▶ **Action item**: Quote each line of the material verbatim, without the pictures.

┌──

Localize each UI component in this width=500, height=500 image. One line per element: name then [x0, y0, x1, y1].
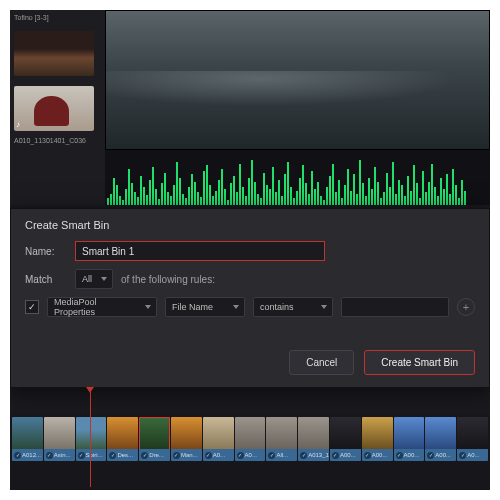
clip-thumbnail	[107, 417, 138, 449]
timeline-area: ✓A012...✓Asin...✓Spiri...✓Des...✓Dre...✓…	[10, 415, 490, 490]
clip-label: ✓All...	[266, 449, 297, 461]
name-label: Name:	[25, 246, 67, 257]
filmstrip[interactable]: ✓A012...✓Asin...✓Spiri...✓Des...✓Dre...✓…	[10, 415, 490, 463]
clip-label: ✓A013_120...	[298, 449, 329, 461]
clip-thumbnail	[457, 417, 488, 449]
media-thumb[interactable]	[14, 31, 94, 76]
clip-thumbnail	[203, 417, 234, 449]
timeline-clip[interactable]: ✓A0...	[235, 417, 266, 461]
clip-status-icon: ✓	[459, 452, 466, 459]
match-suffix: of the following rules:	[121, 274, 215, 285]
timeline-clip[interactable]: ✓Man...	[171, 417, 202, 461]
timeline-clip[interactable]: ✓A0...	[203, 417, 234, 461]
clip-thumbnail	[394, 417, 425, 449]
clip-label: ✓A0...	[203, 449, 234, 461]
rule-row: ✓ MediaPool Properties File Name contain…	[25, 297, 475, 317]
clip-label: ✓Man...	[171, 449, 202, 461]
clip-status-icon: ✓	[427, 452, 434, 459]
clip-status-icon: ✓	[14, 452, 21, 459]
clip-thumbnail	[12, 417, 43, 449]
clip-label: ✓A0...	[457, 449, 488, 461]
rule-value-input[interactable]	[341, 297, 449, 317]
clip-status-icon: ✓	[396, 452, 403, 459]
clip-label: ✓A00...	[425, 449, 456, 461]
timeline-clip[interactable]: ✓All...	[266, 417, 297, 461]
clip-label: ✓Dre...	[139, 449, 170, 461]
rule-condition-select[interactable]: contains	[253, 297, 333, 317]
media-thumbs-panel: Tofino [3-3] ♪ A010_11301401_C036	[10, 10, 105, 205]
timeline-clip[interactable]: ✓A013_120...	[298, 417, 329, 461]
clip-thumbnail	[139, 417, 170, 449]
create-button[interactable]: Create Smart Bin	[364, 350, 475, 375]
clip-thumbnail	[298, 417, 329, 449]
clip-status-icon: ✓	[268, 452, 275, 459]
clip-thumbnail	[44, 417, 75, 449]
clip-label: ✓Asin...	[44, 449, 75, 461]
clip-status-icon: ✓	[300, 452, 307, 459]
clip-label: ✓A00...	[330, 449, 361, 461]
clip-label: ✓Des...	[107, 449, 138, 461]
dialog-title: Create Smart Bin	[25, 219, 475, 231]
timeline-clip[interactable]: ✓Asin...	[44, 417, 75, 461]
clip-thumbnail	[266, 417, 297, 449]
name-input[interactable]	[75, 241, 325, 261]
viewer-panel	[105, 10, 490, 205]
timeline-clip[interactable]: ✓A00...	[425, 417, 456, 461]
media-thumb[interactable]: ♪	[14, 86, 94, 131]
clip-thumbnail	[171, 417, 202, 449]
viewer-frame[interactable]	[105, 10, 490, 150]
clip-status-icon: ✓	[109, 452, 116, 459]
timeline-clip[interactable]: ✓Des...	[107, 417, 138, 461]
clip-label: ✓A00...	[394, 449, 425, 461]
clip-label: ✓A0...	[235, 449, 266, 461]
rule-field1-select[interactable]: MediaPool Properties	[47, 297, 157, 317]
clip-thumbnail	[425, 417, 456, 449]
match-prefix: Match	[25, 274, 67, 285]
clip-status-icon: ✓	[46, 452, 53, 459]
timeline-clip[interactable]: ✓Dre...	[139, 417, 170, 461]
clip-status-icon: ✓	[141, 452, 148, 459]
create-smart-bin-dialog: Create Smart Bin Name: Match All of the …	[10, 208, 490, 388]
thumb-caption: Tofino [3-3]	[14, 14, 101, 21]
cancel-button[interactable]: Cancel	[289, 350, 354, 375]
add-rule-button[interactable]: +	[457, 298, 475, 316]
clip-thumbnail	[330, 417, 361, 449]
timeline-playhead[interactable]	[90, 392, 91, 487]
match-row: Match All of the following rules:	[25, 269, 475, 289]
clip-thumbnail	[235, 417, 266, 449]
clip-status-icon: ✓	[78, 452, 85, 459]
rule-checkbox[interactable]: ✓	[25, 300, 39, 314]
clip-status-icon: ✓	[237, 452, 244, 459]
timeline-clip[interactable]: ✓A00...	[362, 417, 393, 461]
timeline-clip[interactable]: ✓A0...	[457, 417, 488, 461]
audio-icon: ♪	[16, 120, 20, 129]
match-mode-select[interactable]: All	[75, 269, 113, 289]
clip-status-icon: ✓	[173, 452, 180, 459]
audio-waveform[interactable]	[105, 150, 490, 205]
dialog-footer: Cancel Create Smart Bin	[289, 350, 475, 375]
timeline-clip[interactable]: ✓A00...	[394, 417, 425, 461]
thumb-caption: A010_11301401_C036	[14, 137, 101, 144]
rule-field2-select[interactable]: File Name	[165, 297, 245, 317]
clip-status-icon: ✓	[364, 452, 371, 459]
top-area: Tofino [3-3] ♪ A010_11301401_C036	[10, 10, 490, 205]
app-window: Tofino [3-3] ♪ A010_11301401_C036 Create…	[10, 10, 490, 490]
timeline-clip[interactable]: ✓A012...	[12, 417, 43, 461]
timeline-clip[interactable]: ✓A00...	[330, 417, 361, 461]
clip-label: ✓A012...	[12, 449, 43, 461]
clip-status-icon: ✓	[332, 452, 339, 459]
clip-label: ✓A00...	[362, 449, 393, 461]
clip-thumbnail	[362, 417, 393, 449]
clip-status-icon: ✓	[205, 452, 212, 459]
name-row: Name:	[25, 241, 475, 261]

└──

▶ **Exercise result**:
Localize each UI component in this width=500, height=500 image. One line per element: name then [x0, y0, x1, y1].
clip-thumbnail	[107, 417, 138, 449]
timeline-area: ✓A012...✓Asin...✓Spiri...✓Des...✓Dre...✓…	[10, 415, 490, 490]
clip-label: ✓All...	[266, 449, 297, 461]
name-label: Name:	[25, 246, 67, 257]
filmstrip[interactable]: ✓A012...✓Asin...✓Spiri...✓Des...✓Dre...✓…	[10, 415, 490, 463]
clip-label: ✓A013_120...	[298, 449, 329, 461]
clip-thumbnail	[457, 417, 488, 449]
media-thumb[interactable]	[14, 31, 94, 76]
clip-thumbnail	[203, 417, 234, 449]
timeline-clip[interactable]: ✓A0...	[235, 417, 266, 461]
clip-status-icon: ✓	[459, 452, 466, 459]
match-suffix: of the following rules:	[121, 274, 215, 285]
timeline-clip[interactable]: ✓Man...	[171, 417, 202, 461]
timeline-clip[interactable]: ✓A0...	[203, 417, 234, 461]
clip-thumbnail	[394, 417, 425, 449]
clip-label: ✓A0...	[203, 449, 234, 461]
rule-row: ✓ MediaPool Properties File Name contain…	[25, 297, 475, 317]
clip-label: ✓Man...	[171, 449, 202, 461]
clip-status-icon: ✓	[427, 452, 434, 459]
clip-status-icon: ✓	[14, 452, 21, 459]
clip-thumbnail	[12, 417, 43, 449]
clip-label: ✓A0...	[457, 449, 488, 461]
rule-value-input[interactable]	[341, 297, 449, 317]
clip-status-icon: ✓	[396, 452, 403, 459]
clip-label: ✓A00...	[425, 449, 456, 461]
timeline-clip[interactable]: ✓All...	[266, 417, 297, 461]
clip-label: ✓Dre...	[139, 449, 170, 461]
rule-condition-select[interactable]: contains	[253, 297, 333, 317]
media-thumbs-panel: Tofino [3-3] ♪ A010_11301401_C036	[10, 10, 105, 205]
timeline-clip[interactable]: ✓A013_120...	[298, 417, 329, 461]
clip-thumbnail	[139, 417, 170, 449]
create-button[interactable]: Create Smart Bin	[364, 350, 475, 375]
clip-thumbnail	[298, 417, 329, 449]
clip-status-icon: ✓	[268, 452, 275, 459]
clip-thumbnail	[44, 417, 75, 449]
clip-label: ✓Asin...	[44, 449, 75, 461]
clip-status-icon: ✓	[300, 452, 307, 459]
clip-label: ✓A00...	[330, 449, 361, 461]
clip-label: ✓Des...	[107, 449, 138, 461]
dialog-title: Create Smart Bin	[25, 219, 475, 231]
timeline-clip[interactable]: ✓Asin...	[44, 417, 75, 461]
clip-thumbnail	[266, 417, 297, 449]
name-input[interactable]	[75, 241, 325, 261]
viewer-panel	[105, 10, 490, 205]
timeline-clip[interactable]: ✓A00...	[425, 417, 456, 461]
media-thumb[interactable]: ♪	[14, 86, 94, 131]
clip-thumbnail	[171, 417, 202, 449]
viewer-frame[interactable]	[105, 10, 490, 150]
clip-status-icon: ✓	[109, 452, 116, 459]
timeline-clip[interactable]: ✓Des...	[107, 417, 138, 461]
clip-label: ✓A00...	[394, 449, 425, 461]
clip-label: ✓A0...	[235, 449, 266, 461]
rule-field1-select[interactable]: MediaPool Properties	[47, 297, 157, 317]
clip-thumbnail	[425, 417, 456, 449]
match-prefix: Match	[25, 274, 67, 285]
clip-status-icon: ✓	[46, 452, 53, 459]
timeline-clip[interactable]: ✓Dre...	[139, 417, 170, 461]
clip-status-icon: ✓	[141, 452, 148, 459]
create-smart-bin-dialog: Create Smart Bin Name: Match All of the …	[10, 208, 490, 388]
thumb-caption: Tofino [3-3]	[14, 14, 101, 21]
cancel-button[interactable]: Cancel	[289, 350, 354, 375]
add-rule-button[interactable]: +	[457, 298, 475, 316]
clip-thumbnail	[330, 417, 361, 449]
timeline-playhead[interactable]	[90, 392, 91, 487]
match-row: Match All of the following rules:	[25, 269, 475, 289]
clip-thumbnail	[235, 417, 266, 449]
clip-status-icon: ✓	[78, 452, 85, 459]
rule-checkbox[interactable]: ✓	[25, 300, 39, 314]
clip-status-icon: ✓	[237, 452, 244, 459]
timeline-clip[interactable]: ✓A00...	[362, 417, 393, 461]
timeline-clip[interactable]: ✓A0...	[457, 417, 488, 461]
audio-icon: ♪	[16, 120, 20, 129]
match-mode-select[interactable]: All	[75, 269, 113, 289]
clip-status-icon: ✓	[173, 452, 180, 459]
audio-waveform[interactable]	[105, 150, 490, 205]
dialog-footer: Cancel Create Smart Bin	[289, 350, 475, 375]
timeline-clip[interactable]: ✓A00...	[394, 417, 425, 461]
thumb-caption: A010_11301401_C036	[14, 137, 101, 144]
rule-field2-select[interactable]: File Name	[165, 297, 245, 317]
clip-status-icon: ✓	[364, 452, 371, 459]
top-area: Tofino [3-3] ♪ A010_11301401_C036	[10, 10, 490, 205]
app-window: Tofino [3-3] ♪ A010_11301401_C036 Create…	[10, 10, 490, 490]
timeline-clip[interactable]: ✓A012...	[12, 417, 43, 461]
timeline-clip[interactable]: ✓A00...	[330, 417, 361, 461]
clip-label: ✓A012...	[12, 449, 43, 461]
clip-status-icon: ✓	[332, 452, 339, 459]
clip-label: ✓A00...	[362, 449, 393, 461]
clip-thumbnail	[362, 417, 393, 449]
clip-status-icon: ✓	[205, 452, 212, 459]
name-row: Name:	[25, 241, 475, 261]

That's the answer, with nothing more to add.